Custom Search

News

Tuesday 17 October 2006

Industrial Solvent Identified as Cause of 22 Deaths in Panama, and not lisinopril as originally thought

By: Marķa Mercedes de la Guardia

A tainted generic cough syrup has been identified as the culprit in a rash of mysterious deaths in Panama. The toxic ingredient, diethylene glycol, is well known for its harmful effects. Was this an error? Was it deliberate? No one knows yet.

Authorities confirmed Tuesday that diethylene glycol, an industrial solvent and antifreeze prohibited for medicinal use, was present in the cough syrup, as well as in other medicines and even a lotion, all manufactured by the laboratory belonging to the state Social Security Fund (CSS).

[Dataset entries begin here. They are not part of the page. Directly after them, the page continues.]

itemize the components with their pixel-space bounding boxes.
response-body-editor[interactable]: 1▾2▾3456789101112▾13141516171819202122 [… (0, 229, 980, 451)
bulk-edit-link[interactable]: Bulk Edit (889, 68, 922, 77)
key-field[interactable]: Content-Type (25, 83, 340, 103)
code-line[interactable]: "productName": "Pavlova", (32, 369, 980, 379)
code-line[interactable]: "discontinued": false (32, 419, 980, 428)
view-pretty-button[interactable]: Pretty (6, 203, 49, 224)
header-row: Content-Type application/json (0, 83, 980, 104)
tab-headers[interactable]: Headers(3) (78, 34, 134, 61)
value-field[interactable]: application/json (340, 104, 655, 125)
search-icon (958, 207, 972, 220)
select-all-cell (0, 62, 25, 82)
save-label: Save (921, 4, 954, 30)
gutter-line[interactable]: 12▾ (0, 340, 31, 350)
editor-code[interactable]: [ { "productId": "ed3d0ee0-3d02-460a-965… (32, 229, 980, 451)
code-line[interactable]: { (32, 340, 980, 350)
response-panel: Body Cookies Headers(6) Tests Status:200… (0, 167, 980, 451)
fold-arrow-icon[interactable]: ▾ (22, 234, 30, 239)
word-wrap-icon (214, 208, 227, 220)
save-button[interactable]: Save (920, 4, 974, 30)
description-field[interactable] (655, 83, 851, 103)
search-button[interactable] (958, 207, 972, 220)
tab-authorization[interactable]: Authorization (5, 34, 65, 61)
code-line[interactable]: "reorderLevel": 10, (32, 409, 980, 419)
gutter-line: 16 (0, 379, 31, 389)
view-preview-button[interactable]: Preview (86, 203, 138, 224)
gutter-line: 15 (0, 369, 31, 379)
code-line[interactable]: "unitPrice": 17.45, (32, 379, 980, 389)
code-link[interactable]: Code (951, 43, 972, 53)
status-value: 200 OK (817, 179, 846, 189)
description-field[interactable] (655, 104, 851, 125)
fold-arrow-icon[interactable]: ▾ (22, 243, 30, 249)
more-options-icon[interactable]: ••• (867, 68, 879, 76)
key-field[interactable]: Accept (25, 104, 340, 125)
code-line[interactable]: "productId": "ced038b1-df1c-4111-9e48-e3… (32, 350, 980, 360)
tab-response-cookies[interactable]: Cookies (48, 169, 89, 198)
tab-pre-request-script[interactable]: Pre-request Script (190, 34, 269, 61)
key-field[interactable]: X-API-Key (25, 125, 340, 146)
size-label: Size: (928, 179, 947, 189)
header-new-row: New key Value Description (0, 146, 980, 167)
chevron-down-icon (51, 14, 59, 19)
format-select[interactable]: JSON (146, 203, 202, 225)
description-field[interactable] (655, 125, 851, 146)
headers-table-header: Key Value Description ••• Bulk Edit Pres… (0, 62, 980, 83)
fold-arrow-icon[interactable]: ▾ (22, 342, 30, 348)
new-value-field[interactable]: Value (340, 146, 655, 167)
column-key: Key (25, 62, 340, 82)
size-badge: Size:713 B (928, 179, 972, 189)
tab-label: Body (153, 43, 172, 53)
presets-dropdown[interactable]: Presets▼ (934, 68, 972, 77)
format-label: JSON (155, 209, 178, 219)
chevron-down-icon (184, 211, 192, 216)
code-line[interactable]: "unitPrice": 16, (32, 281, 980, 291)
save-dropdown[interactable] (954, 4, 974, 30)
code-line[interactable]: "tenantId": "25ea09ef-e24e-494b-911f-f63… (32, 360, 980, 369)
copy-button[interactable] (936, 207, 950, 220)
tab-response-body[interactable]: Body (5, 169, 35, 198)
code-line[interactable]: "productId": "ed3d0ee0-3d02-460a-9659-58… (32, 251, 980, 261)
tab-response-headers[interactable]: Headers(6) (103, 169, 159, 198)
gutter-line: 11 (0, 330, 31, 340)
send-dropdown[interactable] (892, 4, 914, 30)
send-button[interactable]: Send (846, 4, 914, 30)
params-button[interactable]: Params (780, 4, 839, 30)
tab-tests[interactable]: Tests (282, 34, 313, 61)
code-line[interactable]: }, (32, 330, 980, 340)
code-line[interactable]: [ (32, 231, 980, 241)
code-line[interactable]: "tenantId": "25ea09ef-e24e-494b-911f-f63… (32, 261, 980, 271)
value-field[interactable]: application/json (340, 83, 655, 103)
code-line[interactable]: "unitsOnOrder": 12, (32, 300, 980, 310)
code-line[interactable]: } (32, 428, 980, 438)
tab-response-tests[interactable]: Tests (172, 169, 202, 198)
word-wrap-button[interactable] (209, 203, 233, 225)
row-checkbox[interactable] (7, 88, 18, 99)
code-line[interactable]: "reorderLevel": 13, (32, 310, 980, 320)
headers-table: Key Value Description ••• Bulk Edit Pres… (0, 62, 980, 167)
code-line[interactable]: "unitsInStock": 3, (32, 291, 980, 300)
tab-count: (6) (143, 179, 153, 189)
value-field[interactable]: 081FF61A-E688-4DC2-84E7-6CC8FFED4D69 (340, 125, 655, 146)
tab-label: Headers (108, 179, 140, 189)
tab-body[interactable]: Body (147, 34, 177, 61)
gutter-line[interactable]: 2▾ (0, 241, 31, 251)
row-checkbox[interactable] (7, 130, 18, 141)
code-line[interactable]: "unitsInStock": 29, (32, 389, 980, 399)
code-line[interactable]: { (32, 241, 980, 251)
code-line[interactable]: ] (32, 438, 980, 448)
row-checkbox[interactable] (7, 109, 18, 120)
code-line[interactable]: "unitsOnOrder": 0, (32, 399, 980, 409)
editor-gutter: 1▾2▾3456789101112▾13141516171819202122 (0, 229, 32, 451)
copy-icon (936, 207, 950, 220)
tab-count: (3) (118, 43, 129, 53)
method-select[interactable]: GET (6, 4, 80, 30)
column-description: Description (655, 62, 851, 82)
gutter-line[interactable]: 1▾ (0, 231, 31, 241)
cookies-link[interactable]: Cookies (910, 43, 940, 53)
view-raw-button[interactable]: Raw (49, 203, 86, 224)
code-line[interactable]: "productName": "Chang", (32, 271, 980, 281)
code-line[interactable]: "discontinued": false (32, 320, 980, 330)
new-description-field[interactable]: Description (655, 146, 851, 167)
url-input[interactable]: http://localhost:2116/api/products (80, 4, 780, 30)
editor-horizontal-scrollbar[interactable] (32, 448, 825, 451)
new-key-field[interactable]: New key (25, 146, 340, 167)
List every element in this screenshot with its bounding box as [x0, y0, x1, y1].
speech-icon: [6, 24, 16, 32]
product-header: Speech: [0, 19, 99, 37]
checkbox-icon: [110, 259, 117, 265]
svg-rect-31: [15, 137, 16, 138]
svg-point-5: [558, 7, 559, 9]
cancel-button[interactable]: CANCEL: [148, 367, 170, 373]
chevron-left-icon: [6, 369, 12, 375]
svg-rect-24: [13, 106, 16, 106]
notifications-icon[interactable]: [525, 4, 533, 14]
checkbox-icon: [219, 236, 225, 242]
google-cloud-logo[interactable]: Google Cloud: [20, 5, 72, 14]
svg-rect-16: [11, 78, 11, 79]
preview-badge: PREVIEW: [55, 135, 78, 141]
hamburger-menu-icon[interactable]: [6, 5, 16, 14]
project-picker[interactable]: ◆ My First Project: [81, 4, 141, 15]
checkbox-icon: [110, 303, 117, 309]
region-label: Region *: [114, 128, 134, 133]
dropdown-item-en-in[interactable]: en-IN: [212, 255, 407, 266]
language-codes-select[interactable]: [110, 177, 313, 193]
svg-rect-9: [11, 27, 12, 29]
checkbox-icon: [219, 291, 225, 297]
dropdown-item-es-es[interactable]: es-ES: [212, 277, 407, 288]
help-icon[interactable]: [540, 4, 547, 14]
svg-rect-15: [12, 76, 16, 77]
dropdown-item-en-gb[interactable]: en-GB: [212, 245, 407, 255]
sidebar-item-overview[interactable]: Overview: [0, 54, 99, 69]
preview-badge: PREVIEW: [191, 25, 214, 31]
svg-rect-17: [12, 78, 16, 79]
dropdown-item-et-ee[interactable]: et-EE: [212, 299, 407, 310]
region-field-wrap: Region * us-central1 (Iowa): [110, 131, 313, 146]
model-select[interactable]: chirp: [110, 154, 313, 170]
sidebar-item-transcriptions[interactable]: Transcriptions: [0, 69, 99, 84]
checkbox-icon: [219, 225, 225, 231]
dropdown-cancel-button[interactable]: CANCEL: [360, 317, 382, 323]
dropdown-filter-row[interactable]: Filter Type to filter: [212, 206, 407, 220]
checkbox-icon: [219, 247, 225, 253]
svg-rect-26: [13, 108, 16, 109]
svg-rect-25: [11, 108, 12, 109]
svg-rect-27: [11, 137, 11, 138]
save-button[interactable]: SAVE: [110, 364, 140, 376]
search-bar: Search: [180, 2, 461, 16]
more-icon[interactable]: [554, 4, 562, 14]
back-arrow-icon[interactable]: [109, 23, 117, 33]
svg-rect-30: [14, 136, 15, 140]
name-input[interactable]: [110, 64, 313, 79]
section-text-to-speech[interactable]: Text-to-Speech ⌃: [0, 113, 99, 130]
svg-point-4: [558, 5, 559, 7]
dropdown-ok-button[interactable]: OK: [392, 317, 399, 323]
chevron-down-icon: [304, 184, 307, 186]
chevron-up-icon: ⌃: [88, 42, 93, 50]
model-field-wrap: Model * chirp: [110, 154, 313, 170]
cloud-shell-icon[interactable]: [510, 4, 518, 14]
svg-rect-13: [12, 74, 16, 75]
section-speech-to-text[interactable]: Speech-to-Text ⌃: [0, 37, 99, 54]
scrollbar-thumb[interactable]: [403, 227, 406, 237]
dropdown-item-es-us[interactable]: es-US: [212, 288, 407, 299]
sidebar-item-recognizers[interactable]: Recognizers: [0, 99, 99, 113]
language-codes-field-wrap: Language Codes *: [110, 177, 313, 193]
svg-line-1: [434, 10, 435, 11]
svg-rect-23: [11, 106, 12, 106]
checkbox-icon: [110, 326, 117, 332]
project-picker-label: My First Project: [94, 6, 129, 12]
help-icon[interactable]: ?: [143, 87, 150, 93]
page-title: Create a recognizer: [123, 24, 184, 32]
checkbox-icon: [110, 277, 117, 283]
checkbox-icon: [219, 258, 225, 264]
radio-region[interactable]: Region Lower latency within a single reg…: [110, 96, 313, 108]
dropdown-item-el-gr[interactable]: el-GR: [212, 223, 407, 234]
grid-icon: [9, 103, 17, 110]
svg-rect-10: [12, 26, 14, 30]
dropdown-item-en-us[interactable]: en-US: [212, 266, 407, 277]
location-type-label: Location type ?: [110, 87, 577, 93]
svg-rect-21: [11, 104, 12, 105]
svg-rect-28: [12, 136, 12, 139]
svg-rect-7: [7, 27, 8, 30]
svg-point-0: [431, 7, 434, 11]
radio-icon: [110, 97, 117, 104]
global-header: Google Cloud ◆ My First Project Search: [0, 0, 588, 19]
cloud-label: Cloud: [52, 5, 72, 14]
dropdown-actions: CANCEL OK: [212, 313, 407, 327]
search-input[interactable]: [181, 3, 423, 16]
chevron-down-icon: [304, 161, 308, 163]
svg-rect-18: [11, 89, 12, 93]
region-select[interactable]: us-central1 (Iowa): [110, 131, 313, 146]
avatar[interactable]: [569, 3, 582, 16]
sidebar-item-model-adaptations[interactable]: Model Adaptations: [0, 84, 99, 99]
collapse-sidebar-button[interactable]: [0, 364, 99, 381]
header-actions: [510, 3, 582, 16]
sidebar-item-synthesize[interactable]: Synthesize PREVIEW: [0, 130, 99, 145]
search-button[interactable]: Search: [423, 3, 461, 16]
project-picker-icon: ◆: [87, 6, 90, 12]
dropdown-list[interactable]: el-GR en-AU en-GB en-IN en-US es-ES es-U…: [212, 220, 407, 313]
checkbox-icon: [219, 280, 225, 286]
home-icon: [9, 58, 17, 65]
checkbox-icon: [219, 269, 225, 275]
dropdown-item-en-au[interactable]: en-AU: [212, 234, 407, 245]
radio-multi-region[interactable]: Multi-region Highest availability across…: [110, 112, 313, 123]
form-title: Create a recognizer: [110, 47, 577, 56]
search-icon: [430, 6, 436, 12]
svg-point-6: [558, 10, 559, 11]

Of the 51 people who have fallen ill, 22 have died of kidney failure.

Since September patients have been trickling in to public hospitals complaining of nausea, vomiting, diarrhoea and general weakness of the limbs, progressing to the point where they were unable to pass water. On Oct. 1, the authorities met to study the situation.

On Oct. 3, the Ministry of Health and CSS announced that "the national system of epidemiological surveillance had detected an unusual increase in the number of cases of acute renal insufficiency." The patients were mostly over 60, with a history of high blood pressure, diabetes and kidney problems.

Fearing an outbreak of a contagious disease, the Pan American Health Organisation and U.S. Centres for Disease Control and Prevention (CDC) were asked for help. A local interdisciplinary team of doctors was formed to supervise patient treatment.

Panama's Gorgas Memorial Institute joined the investigation effort, and carried out tests for dengue, influenza A and B, West Nile virus, equine encephalitis and enterovirus, all of which proved negative.

"Our concern was that it might be an emerging infectious disease that could spread rapidly through the population. But when we put all the pieces together we saw that they didn't match this picture. Some patients lived in houses where there were up to 10 children, all crowded together, and only one person was affected. Doctors and nurses who were treating the patients were not infected either," Dr. Jorge Motta, director of the Gorgas Institute, told IPS.

Investigators then started looking for a toxin that might have caused the disease. "When we looked at the medicines the patients were taking and those they told us about, we found 35 percent were on lisinopril," Motta said.